For those who do not have a food allergy, a quick overview can be helpful. Food allergies occur when the body mistakenly identifies a food as a harmful “invader” and releases chemicals like histamine to deal with the “attack.” Unfortunately, this response causes symptoms that can range from uncomfortable to life-threatening.
“Mild symptoms would include typically just one of the following: nausea, upset stomach, diarrhea, vomiting, rash, or itching,” said Doug Ansert, Jr., MD, FACP, FAAP, physician with Baptist Health Medical Group Internal Medicine and Pediatrics in Elizabethtown. “For people with known allergies, it is good to keep Benadryl handy in the event these symptoms do arise.”
Other symptoms that may arise include:
- Nasal congestion or a runny nose
- Coughing or sneezing
- Red skin around the eyes or mouth
- An odd taste in the mouth
- Worsening of eczema symptoms
A severe reaction may include:
- Difficulty swallowing
- Swelling of the throat, tongue or lips that inhibits breathing
- Wheezing or shortness of breath
- Skin turning blue
- Feeling weak, faint or confused from dropping blood pressure
- Loss of consciousness
- Weak pulse
- Chest pain
- Feeling fearful or panicked
The reaction to an allergen is known as anaphylaxis, and it is treated with a drug called epinephrine. If someone is having a serious food allergy reaction, it is important to administer the epinephrine or other drug prescribed by their doctor as soon as possible.
Tips for Food Allergy Safety Around the Holidays
There are some things you can do to protect yourself, or your loved ones who have food allergies, so that they can enjoy holiday events.

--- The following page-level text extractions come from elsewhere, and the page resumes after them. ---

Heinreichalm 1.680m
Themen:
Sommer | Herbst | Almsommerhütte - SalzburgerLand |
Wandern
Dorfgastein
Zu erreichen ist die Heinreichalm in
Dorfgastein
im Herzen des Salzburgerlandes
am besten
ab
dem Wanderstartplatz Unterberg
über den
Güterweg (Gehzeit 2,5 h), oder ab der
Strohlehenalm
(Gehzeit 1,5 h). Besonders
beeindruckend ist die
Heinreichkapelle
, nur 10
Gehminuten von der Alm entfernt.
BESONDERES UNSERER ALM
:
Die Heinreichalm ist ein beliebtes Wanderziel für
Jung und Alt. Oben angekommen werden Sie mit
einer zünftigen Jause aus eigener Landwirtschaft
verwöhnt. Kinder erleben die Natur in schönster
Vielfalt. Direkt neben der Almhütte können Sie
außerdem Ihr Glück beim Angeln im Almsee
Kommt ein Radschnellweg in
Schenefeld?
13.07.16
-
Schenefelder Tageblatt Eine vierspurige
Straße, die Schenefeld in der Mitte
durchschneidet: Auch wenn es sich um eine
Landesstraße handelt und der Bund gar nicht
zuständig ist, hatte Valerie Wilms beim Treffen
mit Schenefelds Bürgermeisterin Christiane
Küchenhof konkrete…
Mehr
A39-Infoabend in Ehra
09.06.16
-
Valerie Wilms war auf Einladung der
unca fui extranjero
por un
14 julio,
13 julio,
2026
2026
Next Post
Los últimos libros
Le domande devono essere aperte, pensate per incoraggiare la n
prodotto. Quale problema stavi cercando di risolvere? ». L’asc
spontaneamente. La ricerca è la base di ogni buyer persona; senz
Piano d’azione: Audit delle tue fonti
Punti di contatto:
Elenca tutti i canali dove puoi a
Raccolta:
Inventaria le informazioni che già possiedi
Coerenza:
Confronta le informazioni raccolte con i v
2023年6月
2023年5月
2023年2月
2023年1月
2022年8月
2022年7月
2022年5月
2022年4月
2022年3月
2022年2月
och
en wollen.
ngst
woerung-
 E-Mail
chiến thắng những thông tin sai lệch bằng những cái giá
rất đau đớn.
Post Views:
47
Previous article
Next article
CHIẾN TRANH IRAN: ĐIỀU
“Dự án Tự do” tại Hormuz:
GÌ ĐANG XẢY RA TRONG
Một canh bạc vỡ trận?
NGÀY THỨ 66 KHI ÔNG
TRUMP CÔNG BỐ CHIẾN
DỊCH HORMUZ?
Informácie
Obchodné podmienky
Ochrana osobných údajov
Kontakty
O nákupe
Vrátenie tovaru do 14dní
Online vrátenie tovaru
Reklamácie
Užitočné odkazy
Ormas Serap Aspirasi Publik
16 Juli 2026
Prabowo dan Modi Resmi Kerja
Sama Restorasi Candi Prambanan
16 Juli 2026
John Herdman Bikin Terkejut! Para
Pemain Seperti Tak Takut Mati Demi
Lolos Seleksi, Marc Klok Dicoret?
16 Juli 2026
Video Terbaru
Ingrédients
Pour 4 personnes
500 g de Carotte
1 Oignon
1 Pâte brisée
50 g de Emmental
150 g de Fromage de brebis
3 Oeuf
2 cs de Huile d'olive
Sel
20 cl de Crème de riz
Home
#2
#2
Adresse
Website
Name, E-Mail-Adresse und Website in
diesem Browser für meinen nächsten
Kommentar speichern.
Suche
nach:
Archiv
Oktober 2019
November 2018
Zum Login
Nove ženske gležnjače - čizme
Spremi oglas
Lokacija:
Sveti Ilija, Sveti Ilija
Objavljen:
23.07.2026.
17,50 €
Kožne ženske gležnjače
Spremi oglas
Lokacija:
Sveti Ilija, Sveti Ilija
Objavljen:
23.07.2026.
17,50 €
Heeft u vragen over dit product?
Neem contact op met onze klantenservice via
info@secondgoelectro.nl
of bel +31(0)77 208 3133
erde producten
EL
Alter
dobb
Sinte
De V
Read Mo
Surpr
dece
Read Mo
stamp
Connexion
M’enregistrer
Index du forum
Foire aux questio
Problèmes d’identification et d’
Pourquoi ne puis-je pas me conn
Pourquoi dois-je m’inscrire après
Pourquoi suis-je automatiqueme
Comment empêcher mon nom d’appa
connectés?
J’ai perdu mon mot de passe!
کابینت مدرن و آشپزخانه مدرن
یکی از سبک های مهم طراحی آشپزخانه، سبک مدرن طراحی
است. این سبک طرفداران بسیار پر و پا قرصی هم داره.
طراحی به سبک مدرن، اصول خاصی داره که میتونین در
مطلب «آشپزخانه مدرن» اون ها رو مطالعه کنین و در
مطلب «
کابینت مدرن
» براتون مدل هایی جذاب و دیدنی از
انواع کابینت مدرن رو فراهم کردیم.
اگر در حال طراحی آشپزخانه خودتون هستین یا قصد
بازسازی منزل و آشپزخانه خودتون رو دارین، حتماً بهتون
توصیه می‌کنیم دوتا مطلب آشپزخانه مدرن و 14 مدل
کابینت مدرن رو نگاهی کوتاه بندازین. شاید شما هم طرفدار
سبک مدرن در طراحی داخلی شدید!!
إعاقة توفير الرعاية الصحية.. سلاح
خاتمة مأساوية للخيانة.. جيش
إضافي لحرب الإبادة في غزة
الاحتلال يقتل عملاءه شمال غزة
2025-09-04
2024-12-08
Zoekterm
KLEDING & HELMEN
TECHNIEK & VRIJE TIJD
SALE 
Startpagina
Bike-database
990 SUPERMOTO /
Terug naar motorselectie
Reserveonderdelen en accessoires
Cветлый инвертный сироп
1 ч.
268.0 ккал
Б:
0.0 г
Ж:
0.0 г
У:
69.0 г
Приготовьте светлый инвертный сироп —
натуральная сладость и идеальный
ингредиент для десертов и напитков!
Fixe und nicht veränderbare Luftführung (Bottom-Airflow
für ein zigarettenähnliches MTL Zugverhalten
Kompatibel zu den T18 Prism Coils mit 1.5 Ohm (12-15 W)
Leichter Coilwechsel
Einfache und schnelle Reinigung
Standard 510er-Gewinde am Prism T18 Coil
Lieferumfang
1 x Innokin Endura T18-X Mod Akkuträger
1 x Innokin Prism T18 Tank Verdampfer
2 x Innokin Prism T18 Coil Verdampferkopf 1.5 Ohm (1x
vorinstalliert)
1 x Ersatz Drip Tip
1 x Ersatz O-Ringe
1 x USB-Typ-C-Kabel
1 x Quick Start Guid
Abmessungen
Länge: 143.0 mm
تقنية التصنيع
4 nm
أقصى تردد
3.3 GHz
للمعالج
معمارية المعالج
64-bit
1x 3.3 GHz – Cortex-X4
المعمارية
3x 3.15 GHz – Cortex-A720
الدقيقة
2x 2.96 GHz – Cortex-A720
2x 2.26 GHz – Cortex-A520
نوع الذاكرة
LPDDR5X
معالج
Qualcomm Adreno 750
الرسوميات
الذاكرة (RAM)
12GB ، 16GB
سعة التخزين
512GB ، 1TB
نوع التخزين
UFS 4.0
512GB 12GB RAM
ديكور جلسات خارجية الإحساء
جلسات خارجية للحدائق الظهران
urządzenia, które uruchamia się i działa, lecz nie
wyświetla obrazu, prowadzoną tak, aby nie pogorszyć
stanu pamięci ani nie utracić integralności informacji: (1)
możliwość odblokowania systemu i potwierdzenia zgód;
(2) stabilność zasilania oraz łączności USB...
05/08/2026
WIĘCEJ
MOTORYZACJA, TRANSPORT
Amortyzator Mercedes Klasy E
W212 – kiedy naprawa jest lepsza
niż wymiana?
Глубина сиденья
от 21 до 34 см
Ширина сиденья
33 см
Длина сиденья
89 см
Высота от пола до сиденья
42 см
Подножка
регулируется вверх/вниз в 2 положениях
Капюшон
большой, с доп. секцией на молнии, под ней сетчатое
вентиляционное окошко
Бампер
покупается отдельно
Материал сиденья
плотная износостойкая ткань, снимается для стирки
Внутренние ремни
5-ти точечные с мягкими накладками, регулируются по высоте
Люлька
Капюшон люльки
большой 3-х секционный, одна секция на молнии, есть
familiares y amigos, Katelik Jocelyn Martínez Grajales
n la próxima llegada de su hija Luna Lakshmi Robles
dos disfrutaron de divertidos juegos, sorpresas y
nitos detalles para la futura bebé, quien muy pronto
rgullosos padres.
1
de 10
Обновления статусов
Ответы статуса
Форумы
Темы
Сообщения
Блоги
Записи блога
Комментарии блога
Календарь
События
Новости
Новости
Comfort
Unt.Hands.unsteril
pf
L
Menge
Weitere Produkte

“It takes meticulous food preparation to avoid food allergens,” Dr. Ansert advised. “One can prepare their own dish to take to gatherings to ensure they have something to enjoy without ramifications. Prior to arrival, make your host aware of any food allergies, as they may be able to help by coordinating or preparing allergy-free dishes. Your host may even be willing to label allergy-free dishes at the party. Educate children on their food allergies and encourage them to ask permission from their parents prior to indulging in any foods they question.”
Dr. Ansert advises seeking medical attention if you develop multiple mild symptoms mentioned above, or lip or facial swelling, coughing, difficulty breathing or swallowing, wheezing, hives, flushing, odd tongue sensation, chest discomfort, or feeling faint – or any other sign of a severe reaction.
He also suggests having plenty of epinephrine or other prescribed allergy medications with you in case you or an allergic individual accidentally ingests an allergen.
“People with a history of severe allergic reactions should carry EpiPens with them along with Benadryl,” said Dr. Ansert. “If you are flying, you should bring your EpiPen on your flight with your carry-on luggage.
If you are far from home, know the location of the nearest emergency room.”
With proper precautions, there is no reason why most people with food allergies or celiac disease cannot attend and enjoy holiday parties.